Le monde de l'illusion n'a pas triomphé. Ou du moins, il y aura toujours des gens pour voir plus loin. Car sur internet il n'y a pas que des abrutis sans langage et sans esprit. Loin de là ! Il y a des gens biens et des choses intéressantes. Mais cela devient de plus en plus difficile de survivre. La pub est partout, la guerre fait rage sans faire de bruit. On veut la peau des gens biens sur le web ! On veut les racheter, leur coller des bandeaux publicitaires partout, les museler. Du moins, les faire rentrer dans des groupements, des putains de communautés de mes couilles, des catégories. Les sites se doivent d'être simples, clairs, précis, formatés, visuellement à l'unisson. Et au niveau du discours on ne veut voir qu'une seule tête ! Vous avez le droit d'être anti-mondialisation, mais vous devez le faire comme tout le monde ! Alors n'allez pas mélanger votre discours "révolutionnaire" avec un site sur les huîtres, sous peine de passer pour Elephant Man. Il FAUT plaire à tout le monde. Enfin, non. En fait il faut que vous plaisiez à la cible que vous êtes censés viser. Si vous visez les jeunes bobos dynamiques, vous ferez un site dans la ligne éditoriale bobos (les Bidochons de l'an 2000, on le rappelle, en moins marrants quand même). Si vous visez les beaufs home cinema tuning gros seins, votre site ne dérivera que bien peu de cette ligne là. Et ainsi de suite. On vous accordera que quelques écarts, mais vous devez entrer dans un putain de moule. Que ce soit sur la thématique (un site de cinéma ne sera qu'un site de cinéma) ou sur le style (un site de jeune sera un site de jeune). Les écarts seront justement dosés, mais si vous dépassez un peu trop du cadre. Bah merde alors, on vous snobe, on vous met au placard, vous disparaissez, les gens fuient, ça sent le sapin !
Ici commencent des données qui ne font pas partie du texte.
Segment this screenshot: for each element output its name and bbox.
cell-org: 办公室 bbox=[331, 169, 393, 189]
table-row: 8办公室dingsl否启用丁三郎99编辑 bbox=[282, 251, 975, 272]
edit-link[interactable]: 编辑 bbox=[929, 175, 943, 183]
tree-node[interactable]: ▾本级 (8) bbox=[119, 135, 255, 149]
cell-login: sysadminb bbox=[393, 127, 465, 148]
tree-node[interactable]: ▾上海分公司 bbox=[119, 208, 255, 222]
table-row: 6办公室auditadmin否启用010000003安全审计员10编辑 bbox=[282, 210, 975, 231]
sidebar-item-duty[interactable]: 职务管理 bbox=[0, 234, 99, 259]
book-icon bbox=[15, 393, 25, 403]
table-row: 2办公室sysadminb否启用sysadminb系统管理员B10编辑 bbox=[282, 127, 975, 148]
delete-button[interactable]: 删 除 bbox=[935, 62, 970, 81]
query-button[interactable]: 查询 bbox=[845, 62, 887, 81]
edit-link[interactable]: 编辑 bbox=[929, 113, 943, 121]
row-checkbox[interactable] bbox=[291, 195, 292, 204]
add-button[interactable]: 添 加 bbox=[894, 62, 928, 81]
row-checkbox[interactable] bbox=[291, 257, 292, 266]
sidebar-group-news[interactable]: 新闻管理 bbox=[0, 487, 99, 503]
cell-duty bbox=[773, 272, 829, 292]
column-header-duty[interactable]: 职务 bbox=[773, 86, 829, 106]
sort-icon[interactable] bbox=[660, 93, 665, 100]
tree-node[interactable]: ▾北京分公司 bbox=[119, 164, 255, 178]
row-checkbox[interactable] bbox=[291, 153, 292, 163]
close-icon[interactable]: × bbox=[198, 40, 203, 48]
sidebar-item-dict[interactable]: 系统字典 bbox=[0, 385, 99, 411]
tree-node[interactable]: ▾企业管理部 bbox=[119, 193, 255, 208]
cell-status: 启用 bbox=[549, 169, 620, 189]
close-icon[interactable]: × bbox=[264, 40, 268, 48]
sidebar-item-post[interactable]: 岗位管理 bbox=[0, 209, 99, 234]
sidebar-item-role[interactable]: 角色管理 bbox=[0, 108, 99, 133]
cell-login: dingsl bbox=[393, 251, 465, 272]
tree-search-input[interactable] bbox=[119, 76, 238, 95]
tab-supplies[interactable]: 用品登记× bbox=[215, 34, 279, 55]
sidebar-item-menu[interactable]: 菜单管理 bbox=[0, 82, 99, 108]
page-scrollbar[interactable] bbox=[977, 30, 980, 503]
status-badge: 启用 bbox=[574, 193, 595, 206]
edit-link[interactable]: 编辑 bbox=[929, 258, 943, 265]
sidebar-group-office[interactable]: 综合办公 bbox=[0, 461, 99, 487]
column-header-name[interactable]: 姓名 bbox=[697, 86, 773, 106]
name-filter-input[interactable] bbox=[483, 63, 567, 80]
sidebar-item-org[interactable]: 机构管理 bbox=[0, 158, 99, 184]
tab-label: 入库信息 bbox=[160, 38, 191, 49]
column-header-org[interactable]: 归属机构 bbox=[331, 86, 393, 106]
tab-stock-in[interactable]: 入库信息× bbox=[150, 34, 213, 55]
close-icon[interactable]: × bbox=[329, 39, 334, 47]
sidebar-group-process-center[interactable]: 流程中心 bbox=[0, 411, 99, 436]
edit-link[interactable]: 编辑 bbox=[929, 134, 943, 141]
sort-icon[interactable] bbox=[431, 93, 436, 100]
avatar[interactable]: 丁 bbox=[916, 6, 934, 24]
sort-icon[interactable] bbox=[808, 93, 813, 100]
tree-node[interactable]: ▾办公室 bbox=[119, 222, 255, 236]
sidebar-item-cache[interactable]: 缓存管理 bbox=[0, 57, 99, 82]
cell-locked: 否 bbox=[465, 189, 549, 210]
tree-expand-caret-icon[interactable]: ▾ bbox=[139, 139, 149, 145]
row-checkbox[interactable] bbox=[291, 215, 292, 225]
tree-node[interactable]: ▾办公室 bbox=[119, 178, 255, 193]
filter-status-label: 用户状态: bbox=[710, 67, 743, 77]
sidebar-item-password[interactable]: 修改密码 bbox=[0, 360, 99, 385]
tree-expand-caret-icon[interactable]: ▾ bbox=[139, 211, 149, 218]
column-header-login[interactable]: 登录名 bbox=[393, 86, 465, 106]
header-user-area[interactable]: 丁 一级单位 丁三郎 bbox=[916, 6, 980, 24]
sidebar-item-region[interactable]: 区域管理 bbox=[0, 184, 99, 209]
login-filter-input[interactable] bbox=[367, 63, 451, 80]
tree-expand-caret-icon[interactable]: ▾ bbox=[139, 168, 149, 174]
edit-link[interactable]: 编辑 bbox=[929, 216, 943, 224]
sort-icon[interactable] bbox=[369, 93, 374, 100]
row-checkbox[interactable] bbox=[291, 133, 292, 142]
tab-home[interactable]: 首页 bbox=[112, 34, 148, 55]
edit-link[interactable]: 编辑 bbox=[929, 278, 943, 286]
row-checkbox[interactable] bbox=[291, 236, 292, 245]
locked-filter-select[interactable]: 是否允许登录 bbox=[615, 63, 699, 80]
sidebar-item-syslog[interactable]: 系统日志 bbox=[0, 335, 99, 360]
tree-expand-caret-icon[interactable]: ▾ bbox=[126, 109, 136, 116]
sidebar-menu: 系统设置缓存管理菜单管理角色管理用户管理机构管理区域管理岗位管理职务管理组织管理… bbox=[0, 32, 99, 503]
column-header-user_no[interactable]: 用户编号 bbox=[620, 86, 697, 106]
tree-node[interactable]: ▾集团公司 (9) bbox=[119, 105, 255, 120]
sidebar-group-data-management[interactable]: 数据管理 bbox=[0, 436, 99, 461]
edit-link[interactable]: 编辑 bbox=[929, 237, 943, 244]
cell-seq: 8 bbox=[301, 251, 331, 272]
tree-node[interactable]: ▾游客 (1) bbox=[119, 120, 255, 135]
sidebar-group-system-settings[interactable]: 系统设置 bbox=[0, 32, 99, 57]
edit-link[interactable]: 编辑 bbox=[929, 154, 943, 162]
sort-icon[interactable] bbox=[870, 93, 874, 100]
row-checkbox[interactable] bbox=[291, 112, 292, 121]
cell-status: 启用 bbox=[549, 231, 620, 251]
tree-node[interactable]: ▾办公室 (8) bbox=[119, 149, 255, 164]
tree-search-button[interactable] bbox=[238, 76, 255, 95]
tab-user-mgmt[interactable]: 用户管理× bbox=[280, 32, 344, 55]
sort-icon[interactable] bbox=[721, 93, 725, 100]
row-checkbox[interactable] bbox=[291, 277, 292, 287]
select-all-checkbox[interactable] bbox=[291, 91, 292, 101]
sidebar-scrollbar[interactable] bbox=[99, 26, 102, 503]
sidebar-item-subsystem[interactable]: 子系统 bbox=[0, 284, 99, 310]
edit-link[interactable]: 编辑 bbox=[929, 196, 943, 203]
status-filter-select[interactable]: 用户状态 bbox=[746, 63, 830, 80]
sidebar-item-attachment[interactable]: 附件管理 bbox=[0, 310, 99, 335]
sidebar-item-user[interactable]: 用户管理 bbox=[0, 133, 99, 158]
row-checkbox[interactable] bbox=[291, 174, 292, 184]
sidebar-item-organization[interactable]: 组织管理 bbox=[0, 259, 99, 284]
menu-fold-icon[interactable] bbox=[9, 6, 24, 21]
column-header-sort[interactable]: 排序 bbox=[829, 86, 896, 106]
Mais la liberté d'expression est toujours là. Trop présente en fait. Car on peut dire TOUT ce que l'on veut sur le web. Sauf que l'on n'a rien à dire. Sur l'ensemble de ce que l'on peut lire sur le web. Voyons. Combien de gens ont des choses à dire ?? 2% ?? 5 % ?? Et encore... Les autres ne font que suivre, radoter ce que tous les autres ont dit avant eux. Ils ne font que de l'imitation. De l'imitation de (mauvais) style, de l'imitation de (mauvais) goût, de l'imitation de (mauvais) langage. Internet, toujours et encore la terre du grand Rien. Au milieu duquel, comme dans la réalité, surnagent des îlots de bien belles choses et de trucs vachement pratiques. Internet ? Ni un bien, ni un mal, un progrès indifférent qui ne prend du sens qu'à partir du moment où l'on s'en sert. Internet sera une bonne chose dans les mains des gens biens. Et une belle merde dans les pattes des abrutis. Internet passera du simple outil au suicide virtuel, suivant les sensibilités. Alors, je ne suis pas là pour faire la police et vous êtes assez grands pour vous débrouiller seuls. Même si malgré tout ce que je dis, je suis là et vous avez ma sympathie. Pas si virtuelle que cela.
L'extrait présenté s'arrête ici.